Un rato antes de volver a sumergirme en la oscuridad de la sala y ocupar una de esas butacas ya tan familiares tras varios días de proyecciones, leí un dato en el móvil que me llamó la atención: «Alrededor del 80% de los automóviles en el mundo son de colores neutros como el blanco, negro o gris». Este dato se me repetía como premonición mientras observaba minutos después la estética de Exit 8, segundo largometraje de Genki Kawamura. El filme es la adaptación de un videojuego con reglas aparentemente sencillas: el jugador se encuentra atrapado en el interior de uno de los pasillos del metro de Japón y debe encontrar una anomalía para poder seguir adelante y llegar hasta la salida ocho, con la posibilidad de que tal anomalía, en ocasiones, no se dé. Si no está atento, volverá a iniciar su trayecto, iniciando así un bucle temporal infinito.

Resulta especialmente astuto cómo Kawamura reinterpreta la dinámica mínima del juego para dotarlo de un trasfondo filosófico y humano. En ese interminable y aséptico pasillo de metro, cuya puesta en escena es acromática para acompañar su metáfora y simbología, la única anomalía posible es la de la empatía como gesto subversivo en un mundo en el que sus personajes se reflejan como NPC’s dentro de una sociedad automatizada. Con apenas cuatro pinceladas, este autor recorre un mismo pasillo existencial como mito de Sísifo, como uno de los círculos del infierno de Dante, en una atención extrema a los planos detalle para evitar justamente la repetición como alienación, e impulsarnos hacia una filosofía de la acción frente a un mundo ensimismado que se mueve en apenas tres colores…
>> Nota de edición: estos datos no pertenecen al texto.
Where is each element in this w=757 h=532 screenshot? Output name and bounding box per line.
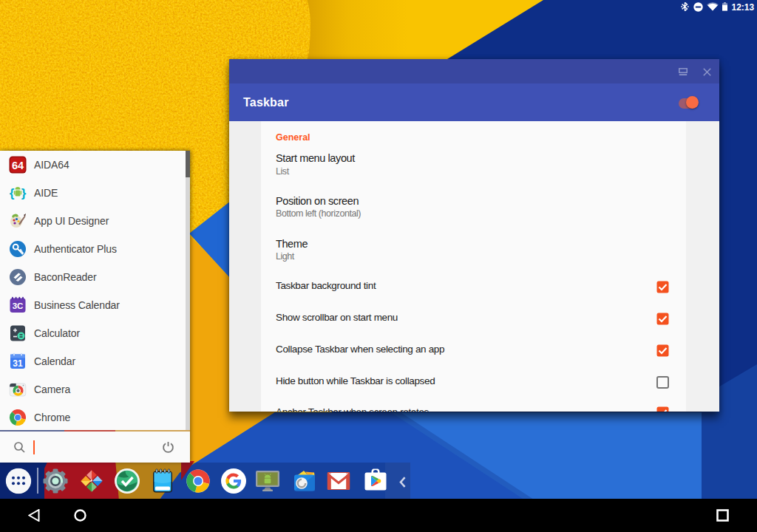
- svg-text:{: {: [10, 186, 15, 200]
- svg-text:64: 64: [12, 160, 24, 171]
- svg-text:31: 31: [13, 358, 23, 369]
- svg-text:3C: 3C: [13, 301, 24, 310]
- svg-text:}: }: [21, 186, 27, 200]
España ya supo reconocer el talento de Kawamura en 2022, cuando se alzó con la Concha de Plata en el Festival de San Sebastián por A Hundred Flowers, una obra más introspectiva y dramática. El corazón de Exit 8 también es dramático, pero su génesis es tan fantástica como trascendental.
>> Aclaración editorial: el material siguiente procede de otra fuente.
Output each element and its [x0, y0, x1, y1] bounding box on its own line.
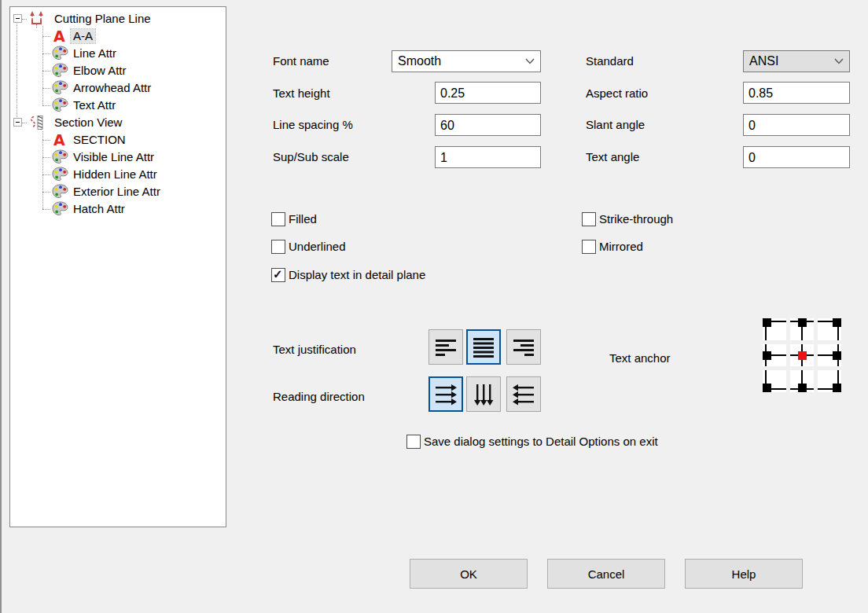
tree-expander-icon[interactable] — [13, 118, 22, 127]
standard-dropdown[interactable]: ANSI — [743, 50, 850, 72]
align-right-icon — [513, 336, 535, 358]
tree-item-label: Text Attr — [71, 98, 118, 112]
tree-item-section-view[interactable]: Section View — [10, 114, 226, 131]
tree-item-cutting-plane-line[interactable]: Cutting Plane Line — [10, 10, 226, 28]
chevron-down-icon — [525, 58, 535, 64]
tree-item-visible-line-attr[interactable]: Visible Line Attr — [10, 149, 226, 166]
section-view-icon — [26, 115, 47, 130]
text-angle-input[interactable] — [743, 146, 850, 168]
tree-item-elbow-attr[interactable]: Elbow Attr — [10, 62, 226, 79]
tree-item-label: Cutting Plane Line — [52, 12, 153, 26]
tree-item-label: Exterior Line Attr — [71, 185, 163, 199]
justify-center-button[interactable] — [466, 329, 501, 365]
palette-icon — [52, 80, 68, 95]
slant-angle-label: Slant angle — [586, 118, 645, 132]
checkbox-box[interactable] — [271, 240, 285, 254]
palette-icon — [52, 201, 68, 216]
text-anchor-label: Text anchor — [609, 351, 671, 365]
text-height-input[interactable] — [435, 82, 541, 104]
palette-icon — [52, 184, 68, 199]
align-justify-icon — [473, 336, 495, 358]
sup-sub-scale-input[interactable] — [435, 146, 541, 168]
checkbox-box[interactable] — [582, 212, 596, 226]
tree-item-label: Hidden Line Attr — [71, 167, 160, 182]
reading-left-to-right-button[interactable] — [428, 376, 463, 412]
anchor-cell-top-left[interactable] — [763, 318, 786, 340]
palette-icon — [52, 46, 68, 61]
ok-button[interactable]: OK — [410, 559, 528, 589]
text-label-icon: A — [53, 28, 65, 44]
font-name-value: Smooth — [398, 54, 441, 68]
anchor-cell-top-right[interactable] — [818, 318, 841, 340]
anchor-cell-middle-right[interactable] — [818, 344, 841, 366]
checkbox-label: Save dialog settings to Detail Options o… — [424, 435, 658, 449]
chevron-down-icon — [834, 58, 844, 64]
text-justification-label: Text justification — [273, 343, 356, 357]
palette-icon — [52, 63, 68, 78]
tree-item-arrowhead-attr[interactable]: Arrowhead Attr — [10, 79, 226, 97]
tree-item-section[interactable]: A SECTION — [10, 131, 226, 149]
line-spacing-input[interactable] — [435, 114, 541, 136]
checkbox-underlined[interactable]: Underlined — [271, 240, 346, 254]
checkbox-label: Display text in detail plane — [289, 268, 425, 282]
tree-item-hatch-attr[interactable]: Hatch Attr — [10, 200, 226, 218]
text-anchor-grid — [763, 318, 841, 392]
arrows-left-icon — [513, 384, 535, 406]
tree-item-a-a[interactable]: A A-A — [10, 28, 226, 45]
anchor-cell-middle-left[interactable] — [763, 344, 786, 366]
anchor-cell-bottom-left[interactable] — [763, 370, 786, 392]
cutting-plane-icon — [26, 11, 47, 28]
tree-item-label: Visible Line Attr — [71, 150, 156, 164]
checkbox-label: Underlined — [289, 240, 346, 254]
aspect-ratio-input[interactable] — [743, 82, 850, 104]
checkbox-label: Strike-through — [599, 212, 673, 226]
cancel-button[interactable]: Cancel — [547, 559, 665, 589]
align-left-icon — [435, 336, 457, 358]
reading-direction-label: Reading direction — [273, 390, 365, 404]
checkbox-mirrored[interactable]: Mirrored — [582, 240, 643, 254]
palette-icon — [52, 149, 68, 164]
justify-left-button[interactable] — [428, 329, 463, 365]
tree-item-line-attr[interactable]: Line Attr — [10, 45, 226, 62]
aspect-ratio-label: Aspect ratio — [586, 86, 648, 101]
checkbox-label: Filled — [289, 212, 317, 226]
anchor-cell-bottom-center[interactable] — [790, 370, 814, 392]
tree-item-hidden-line-attr[interactable]: Hidden Line Attr — [10, 166, 226, 183]
tree-expander-icon[interactable] — [13, 14, 22, 23]
reading-top-to-bottom-button[interactable] — [466, 376, 501, 412]
window-edge — [0, 0, 2, 613]
checkbox-save-dialog-settings[interactable]: Save dialog settings to Detail Options o… — [406, 435, 658, 449]
arrows-down-icon — [473, 384, 495, 406]
line-spacing-label: Line spacing % — [273, 118, 353, 132]
text-angle-label: Text angle — [586, 150, 639, 164]
tree-item-label: A-A — [71, 29, 95, 43]
standard-value: ANSI — [749, 54, 778, 68]
tree-item-label: SECTION — [71, 133, 128, 147]
checkbox-box[interactable] — [406, 435, 421, 449]
text-height-label: Text height — [273, 86, 330, 101]
palette-icon — [52, 97, 68, 112]
help-button[interactable]: Help — [685, 559, 803, 589]
checkbox-strike-through[interactable]: Strike-through — [582, 212, 673, 226]
tree-item-label: Section View — [52, 116, 124, 130]
tree-item-text-attr[interactable]: Text Attr — [10, 97, 226, 114]
reading-right-to-left-button[interactable] — [506, 376, 541, 412]
slant-angle-input[interactable] — [743, 114, 850, 136]
anchor-cell-bottom-right[interactable] — [818, 370, 841, 392]
font-name-label: Font name — [273, 54, 329, 68]
tree-item-label: Arrowhead Attr — [71, 81, 153, 95]
anchor-cell-middle-center[interactable] — [790, 344, 814, 366]
tree-item-label: Line Attr — [71, 46, 119, 61]
justify-right-button[interactable] — [506, 329, 541, 365]
standard-label: Standard — [586, 54, 634, 68]
tree-item-exterior-line-attr[interactable]: Exterior Line Attr — [10, 183, 226, 200]
checkbox-filled[interactable]: Filled — [271, 212, 317, 226]
attribute-tree-panel: Cutting Plane Line A A-A Line Attr — [9, 6, 226, 527]
checkbox-display-text-in-detail-plane[interactable]: Display text in detail plane — [271, 268, 425, 282]
checkbox-box[interactable] — [271, 268, 285, 282]
font-name-dropdown[interactable]: Smooth — [392, 50, 541, 72]
anchor-cell-top-center[interactable] — [790, 318, 814, 340]
text-label-icon: A — [53, 132, 65, 148]
checkbox-box[interactable] — [271, 212, 285, 226]
checkbox-box[interactable] — [582, 240, 596, 254]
Coincidencias de la vida, mi intensa semana por el festival de Sitges culminaba con una autora que conocí por primera vez en 2021 precisamente en aquel certamen de entonces cuando vino a presentar Earwig, película cuya abstracción narrativa desdibujaba los límites del relato para adentrar al espectador en un territorio de intuiciones. Esta vez, Lucile Hadzihalilovic exhibía The Ice Tower, un cuento helado y fantástico situado en los años 70 sobre una joven adolescente cautivada por un cuento. Huyendo de un orfanato, Jeanne se refugia en un estudio de cine donde se está rodando La Reina de las Nieves.
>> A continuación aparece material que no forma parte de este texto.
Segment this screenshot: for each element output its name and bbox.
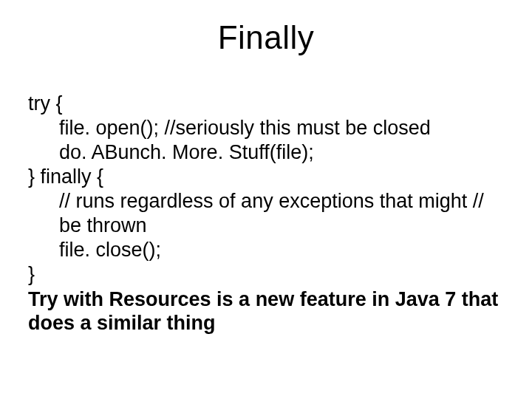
slide-title: Finally	[0, 19, 532, 56]
footer-note: Try with Resources is a new feature in J…	[28, 287, 504, 336]
slide: Finally try { file. open(); //seriously …	[0, 0, 532, 399]
code-line-stuff: do. ABunch. More. Stuff(file);	[28, 140, 504, 165]
code-line-finally: } finally {	[28, 165, 504, 189]
code-line-try: try {	[28, 92, 504, 116]
code-line-open: file. open(); //seriously this must be c…	[28, 116, 504, 140]
code-line-comment: // runs regardless of any exceptions tha…	[28, 189, 504, 238]
code-line-close: file. close();	[28, 238, 504, 262]
slide-body: try { file. open(); //seriously this mus…	[28, 92, 504, 335]
code-line-end: }	[28, 262, 504, 287]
Seguro que el filme más accesible narrativamente de la cineasta húngara nos traslada a un universo dicotómico entre la belleza y la oscuridad con planos sugerentes y una hermosa fotografía. Enigmática tanto en sus formas como en sus silencios, se transmite una identidad capturada por la fascinación, que poco a poco irá diluyendo la realidad y la fantasía para asomarse a un abismo de apariencia gélida e hipnótica. La autodestrucción y la inocencia se encuentran en un punto de retroalimentación psicológica tan frágil como si estuviesen sostenidas por una capa de hielo a punto de quebrarse. Un filme de idiosincrasia sonámbula cuya sensibilidad onírica se erige como la firma irreductible de su directora.